Kartoffeln nach dem Abgießen sorgfältig mit einem sauberen Küchentuch trocken tupfen.
Die Kartoffeln weiter offen braten und erst wenden, wenn die Unterseite wieder sichtbar bräunt.
Eine breite Pfanne verwenden und die Kartoffeln bei Bedarf in zwei Portionen braten.
Die Zutaten möglichst verteilen und offen weiterbraten, bis überschüssige Flüssigkeit reduziert ist.
Das Gemüse vorsichtig unterheben und die Kartoffeln nur behutsam wenden.
Nicht weiter rühren, sondern die Pfanne vorsichtig schwenken oder die Zutaten mit einem breiten Wender wenden.
Milde rote und grüne Spitzpaprika ersetzen die dünnschaligen milden Peperoni. Die Variante bleibt vegetarisch und erhält eine etwas süßere Paprikanote.
Keine belastbare Angabe zur Gefrierqualität im Ausgangstext.
Häufig gefragt
Geeignet sind milde, dünnschalige Paprika oder Peperoni. Rote und grüne Spitzpaprika sind eine ausdrücklich genannte Alternative.
Die Kartoffelscheiben werden 20 Minuten in kaltem Wasser eingeweicht und danach gründlich getrocknet. So können sie in der Pfanne besser braten und an den Rändern goldbraun werden.
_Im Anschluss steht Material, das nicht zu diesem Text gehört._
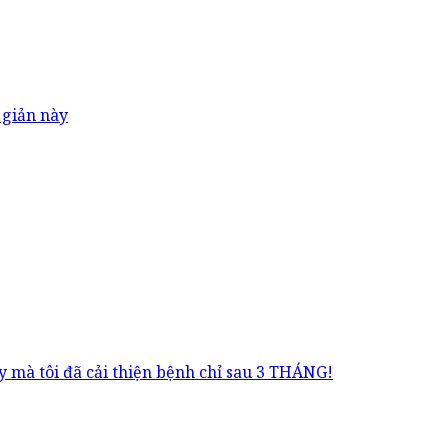
 giản này
 mà tôi đã cải thiện bệnh chỉ sau 3 THÁNG!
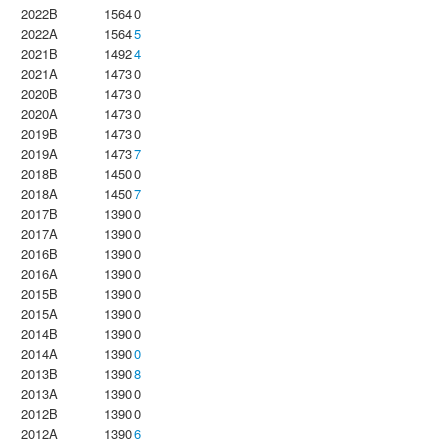
2022B
1564
0
2022A
1564
5
2021B
1492
4
2021A
1473
0
2020B
1473
0
2020A
1473
0
2019B
1473
0
2019A
1473
7
2018B
1450
0
2018A
1450
7
2017B
1390
0
2017A
1390
0
2016B
1390
0
2016A
1390
0
2015B
1390
0
2015A
1390
0
2014B
1390
0
2014A
1390
0
2013B
1390
8
2013A
1390
0
2012B
1390
0
2012A
1390
6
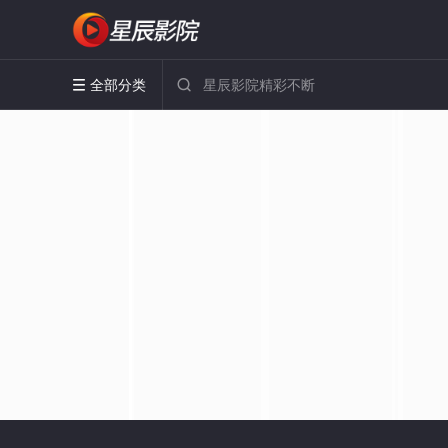
全部分类


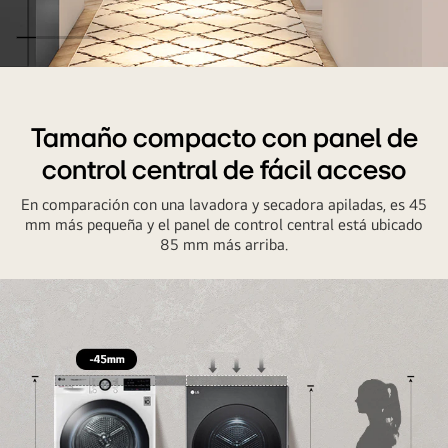
Torre
de
lavado
Tamaño compacto con panel de
instalada
control central de fácil acceso
en
el
En comparación con una lavadora y secadora apiladas, es 45
lavadero
mm más pequeña y el panel de control central está ubicado
85 mm más arriba.
de
la
terraza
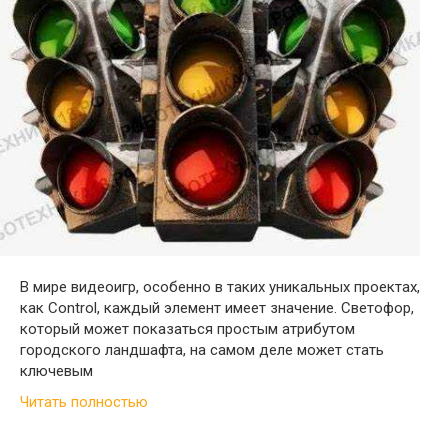
В мире видеоигр, особенно в таких уникальных проектах,
как Control, каждый элемент имеет значение. Светофор,
который может показаться простым атрибутом
городского ландшафта, на самом деле может стать
ключевым
Читать полностью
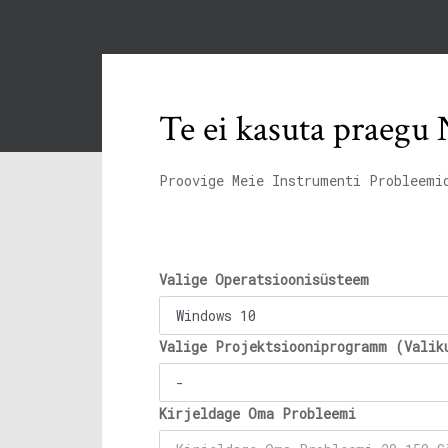
Te ei kasuta praegu
Proovige Meie Instrumenti Probleemi
Valige Operatsioonisüsteem
Valige Projektsiooniprogramm (Valik
Kirjeldage Oma Probleemi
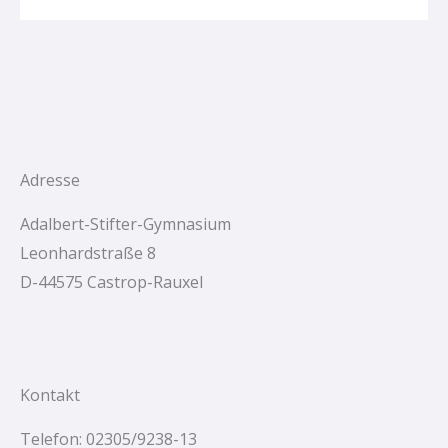
Adresse
Adalbert-Stifter-Gymnasium
Leonhardstraße 8
D-44575 Castrop-Rauxel
Kontakt
Telefon: 02305/9238-13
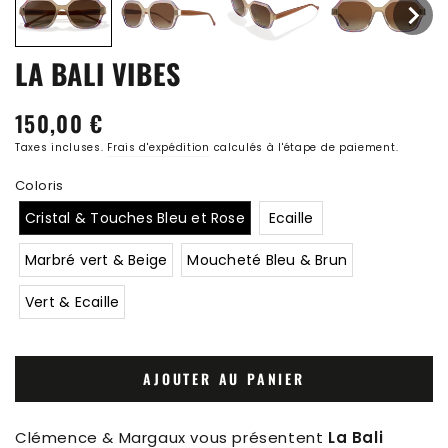
LA BALI VIBES
150,00 €
Prix
normal
Taxes incluses.
Frais d'expédition
calculés à l'étape de paiement.
Coloris
Cristal & Touches Bleu et Rose
Ecaille
Marbré vert & Beige
Moucheté Bleu & Brun
Vert & Ecaille
AJOUTER AU PANIER
Clémence & Margaux vous présentent
La Bali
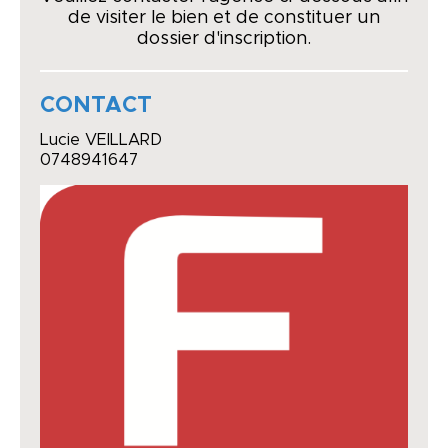
de visiter le bien et de constituer un
dossier d'inscription.
CONTACT
Lucie VEILLARD
0748941647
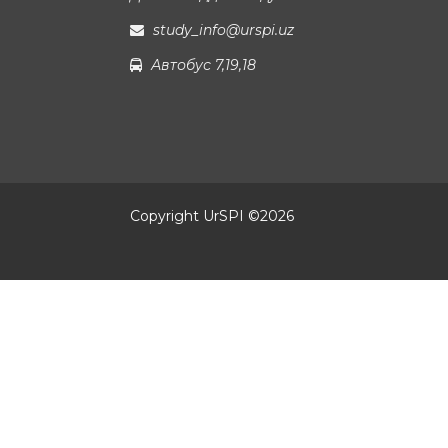
study_info@urspi.uz
Автобус 7,19,18
Copyright UrSPI ©
2026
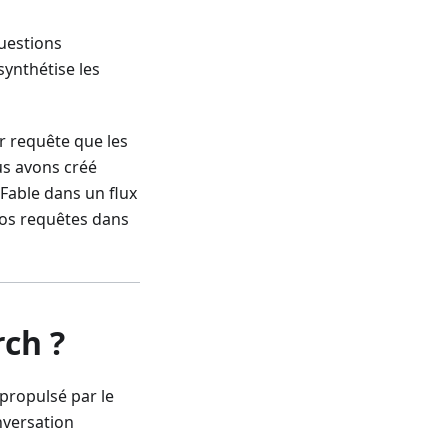
uestions
synthétise les
r requête que les
us avons créé
Fable dans un flux
 vos requêtes dans
rch ?
 propulsé par le
nversation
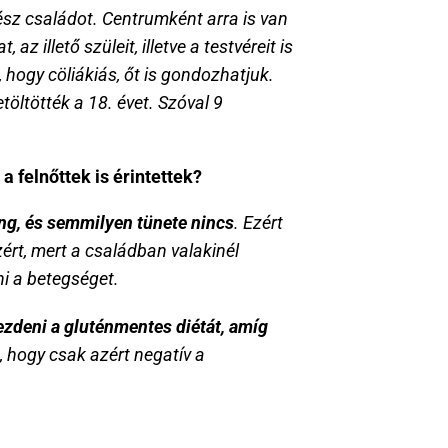
ész családot. Centrumként arra is van 
llető szüleit, illetve a testvéreit is 
 hogy cöliákiás, őt is gondozhatjuk. 
öltötték a 18. évet. Szóval 9 
a felnőttek is érintettek?
ng, és semmilyen tünete nincs
. Ezért 
ért, mert a családban valakinél 
ni a betegséget.
ezdeni a gluténmentes diétát, amíg 
, hogy csak azért negatív a 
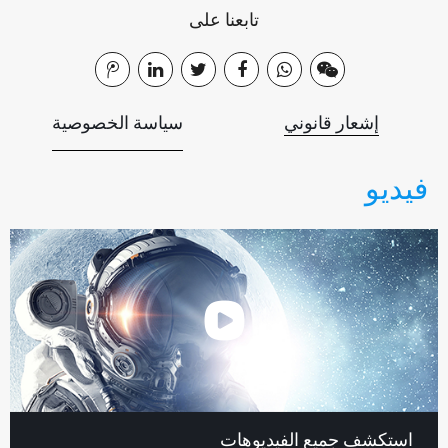
تابعنا على
إشعار قانوني
سياسة الخصوصية
فيديو
استكشف جميع الفيديوهات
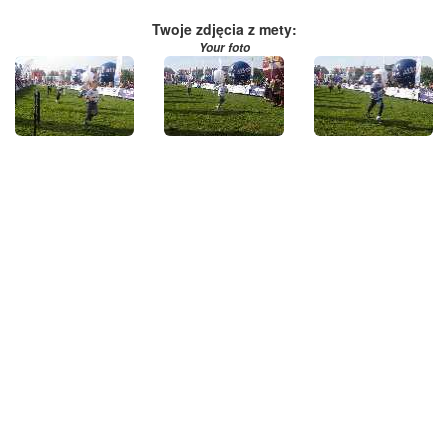
Twoje zdjęcia z mety:
Your foto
Die Kartoffeln bei Bedarf in zwei Portionen braten. Sie sollten möglichst Platz haben, damit sie braten und nicht durch die entstehende Feuchtigkeit dünsten.
Ja. Die angegebene Zutatenliste enthält Kartoffeln, Paprika, Zwiebel, Tomaten, Olivenöl, Salz und schwarzen Pfeffer und ist als vegetarische Hauptportion beschrieben.